Top of Given records

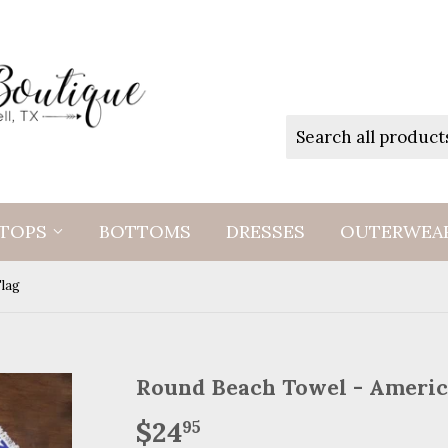
TOPS
BOTTOMS
DRESSES
OUTERWEA
Flag
Round Beach Towel - Americ
$24
$24.95
95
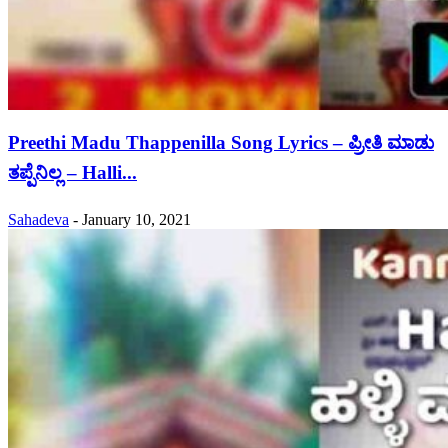
Preethi Madu Thappenilla Song Lyrics – ಪ್ರೀತಿ ಮಾಡು
ತಪ್ಪೆನಿಲ್ಲ – Halli...
Sahadeva
-
January 10, 2021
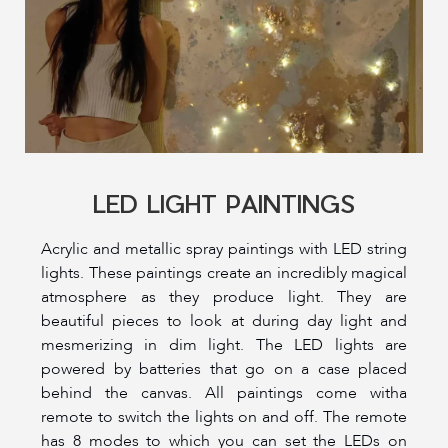
LED LIGHT PAINTINGS
Acrylic and metallic spray paintings with LED string
lights. These paintings create an incredibly magical
atmosphere as they produce light. They are
beautiful pieces to look at during day light and
mesmerizing in dim light. The LED lights are
powered by batteries that go on a case placed
behind the canvas. All paintings come witha
remote to switch the lights on and off. The remote
has 8 modes to which you can set the LEDs on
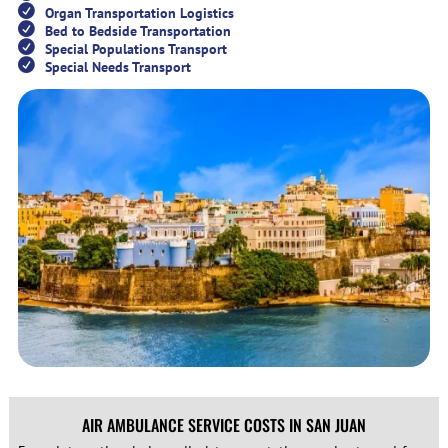
Organ Transportation Logistics
Bed to Bedside Transportation
Special Populations Transport
Special Needs Transport
AIR AMBULANCE SERVICE COSTS IN SAN JUAN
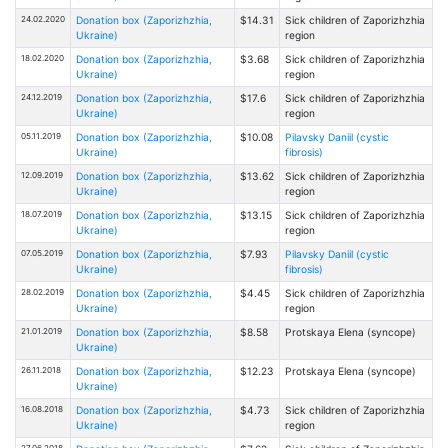
24.02.2020
Donation box (Zaporizhzhia,
$14.31
Sick children of Zaporizhzhia
Ukraine)
region
18.02.2020
Donation box (Zaporizhzhia,
$3.68
Sick children of Zaporizhzhia
Ukraine)
region
24.12.2019
Donation box (Zaporizhzhia,
$17.6
Sick children of Zaporizhzhia
Ukraine)
region
05.11.2019
Donation box (Zaporizhzhia,
$10.08
Pilavsky Daniil (cystic
Ukraine)
fibrosis)
12.09.2019
Donation box (Zaporizhzhia,
$13.62
Sick children of Zaporizhzhia
Ukraine)
region
18.07.2019
Donation box (Zaporizhzhia,
$13.15
Sick children of Zaporizhzhia
Ukraine)
region
07.05.2019
Donation box (Zaporizhzhia,
$7.93
Pilavsky Daniil (cystic
Ukraine)
fibrosis)
28.02.2019
Donation box (Zaporizhzhia,
$4.45
Sick children of Zaporizhzhia
Ukraine)
region
21.01.2019
Donation box (Zaporizhzhia,
$8.58
Protskaya Elena (syncope)
Ukraine)
26.11.2018
Donation box (Zaporizhzhia,
$12.23
Protskaya Elena (syncope)
Ukraine)
16.08.2018
Donation box (Zaporizhzhia,
$4.73
Sick children of Zaporizhzhia
Ukraine)
region
27.06.2018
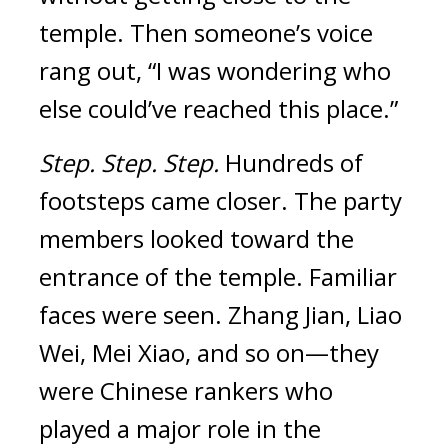
temple.
Then someone’s voice
rang out, “I was wondering who
else could’ve reached this place.”
Step.
Step.
Step.
Hundreds of
footsteps came closer.
The party
members looked toward the
entrance of the temple. Familiar
faces were
seen.
Zhang Jian, Liao
Wei, Mei Xiao, and so on—they
were Chinese rankers who
played a major role in the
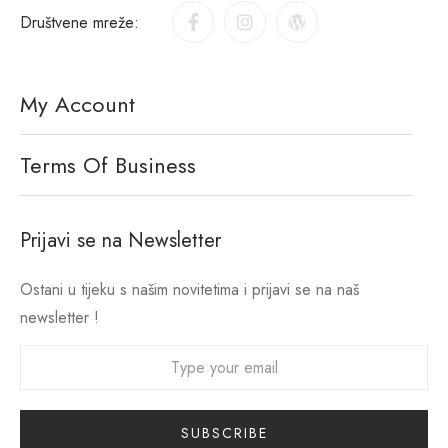
Društvene mreže:
My Account
Terms Of Business
Prijavi se na Newsletter
Ostani u tijeku s našim novitetima i prijavi se na naš
newsletter !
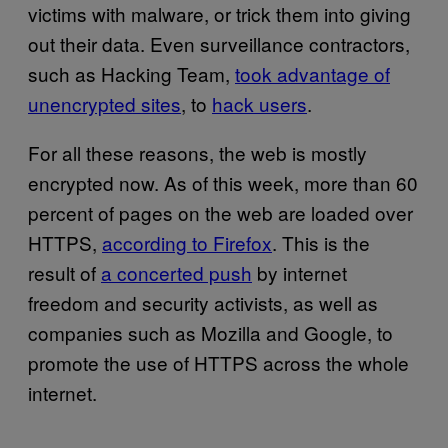
victims with malware, or trick them into giving
out their data. Even surveillance contractors,
such as Hacking Team,
took advantage of
unencrypted sites
, to
hack users
.
For all these reasons, the web is mostly
encrypted now. As of this week, more than 60
percent of pages on the web are loaded over
HTTPS,
according to Firefox
. This is the
result of
a concerted push
by internet
freedom and security activists, as well as
companies such as Mozilla and Google, to
promote the use of HTTPS across the whole
internet.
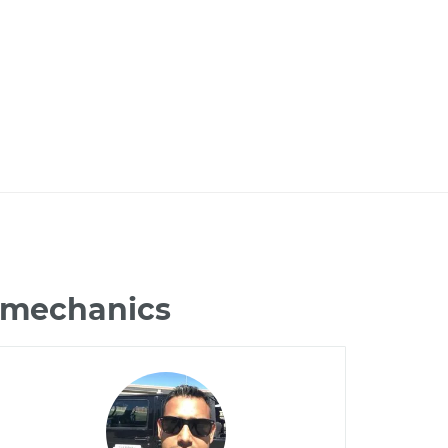
0 mechanics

Bottom of Given records

Select all lines with the word "temple" from the entries above.

*Solution*.
temple.
entrance of the temple. Familiar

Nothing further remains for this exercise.